La Vieja Sangre que corre por tus venas te da poder sobre el tiempo. Y sobre el espacio. Sobre
las dimensiones y las esferas. Ahora eres la Señora de los Mundos, Ciri. Posees un poderosa
Fuerza. No permitas que te la quiten y la usen para sus propios objetivos, criminales e indignos…
—No lo permitiré.
Adiós, Ciri. Adiós, Golondrina.
—Adiós, Viejo Cuervo.
La siguiente puerta. Claridad, una claridad cegadora.
Y un penetrante olor a flores.

Una neblina estaba suspendida sobre el lago, ligera como gotitas de vaho, que era barrida aprisa
por el viento. La superficie del agua estaba pulida como un espejo, sobre el verde diván de planas
hojas de nenúfar resaltaban unas flores blancas.

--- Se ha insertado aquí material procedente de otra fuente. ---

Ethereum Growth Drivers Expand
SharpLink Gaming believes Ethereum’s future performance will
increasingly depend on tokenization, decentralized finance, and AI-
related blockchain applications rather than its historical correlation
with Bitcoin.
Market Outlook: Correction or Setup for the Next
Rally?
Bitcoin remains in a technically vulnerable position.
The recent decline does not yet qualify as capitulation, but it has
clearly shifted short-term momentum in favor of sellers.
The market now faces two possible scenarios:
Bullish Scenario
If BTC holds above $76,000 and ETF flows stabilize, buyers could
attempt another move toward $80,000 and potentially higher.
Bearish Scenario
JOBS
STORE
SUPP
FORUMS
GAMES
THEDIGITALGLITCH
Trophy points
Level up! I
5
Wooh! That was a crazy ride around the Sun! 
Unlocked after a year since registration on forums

Las orillas estaban sumergidas en verdor y en el color de las flores.
Hacía calor.
Era primavera.
Ciri no se asombró. ¿Por qué se iba a asombrar? Pero si ahora todo era posible. Noviembre,
hielo, nieve, fango congelado, un montón de piedras sobre una cumbre cubierta de matojos… eso
era allí. Y aquí es aquí, aquí la delgada torre de basalto de dentadas almenas en la cumbre se
refleja en el agua verde de un lago salpicado del blanco de los nenúfares. Aquí es mayo, porque
sólo en mayo florecen la rosa salvaje y la cereza.
Alguien estaba tocando el caramillo o la flauta, arrancándole una alegre y saltarina melodía.

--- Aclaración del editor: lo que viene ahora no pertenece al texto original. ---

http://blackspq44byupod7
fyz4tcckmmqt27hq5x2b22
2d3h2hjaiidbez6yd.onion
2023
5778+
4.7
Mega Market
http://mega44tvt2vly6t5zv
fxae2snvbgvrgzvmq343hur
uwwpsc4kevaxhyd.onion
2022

En la orilla del lago, con las patas delanteras en el agua, bebían dos caballos blancos como la
nieve. Kelpa bufó, golpeó con los cascos en las rocas. Entonces los caballos alzaron las cabezas y
relincharon, el agua les caía de los morros, y Ciri lanzó un fuerte suspiro.
Porque no eran caballos, sino unicornios.
Ciri no se asombró. Había suspirado de admiración, no de sorpresa.
Cada vez se escuchaba más claramente la melodía, le llegaba desde unos cerezos cubiertos de
blancas flores. Kelpa se movió en aquella dirección por propia iniciativa, sin que la apremiaran.
Ciri tragó saliva. Los dos unicornios, inmóviles como estatuas, la miraban, mientras se reflejaban
en la superficie del agua, pulida como un espejo.
Al otro lado de los cerezos, sentado sobre una piedra circular, había un elfo rubio de rostro
triangular y enormes ojos almendrados. Tocaba, desplazando con habilidad los dedos por los
agujeros de la flauta. Aunque vio a Ciri y a Kelpa, aunque las miró, no dejó de tocar.
Las florecillas blancas olían a cereza con el perfume más intenso que Ciri había percibido en
su vida. Y no es extraño, pensó, completamente consciente: en el mundo en el que he vivido hasta
ahora, simplemente los cerezos huelen de otro modo.
Porque en aquel mundo todo es distinto.
El elfo terminó la melodía con un trémolo muy agudo, se quitó la flauta de los labios, se
incorporó.
—¿Por qué has tardado tanto? —preguntó con una sonrisa—. ¿Qué te ha entretenido?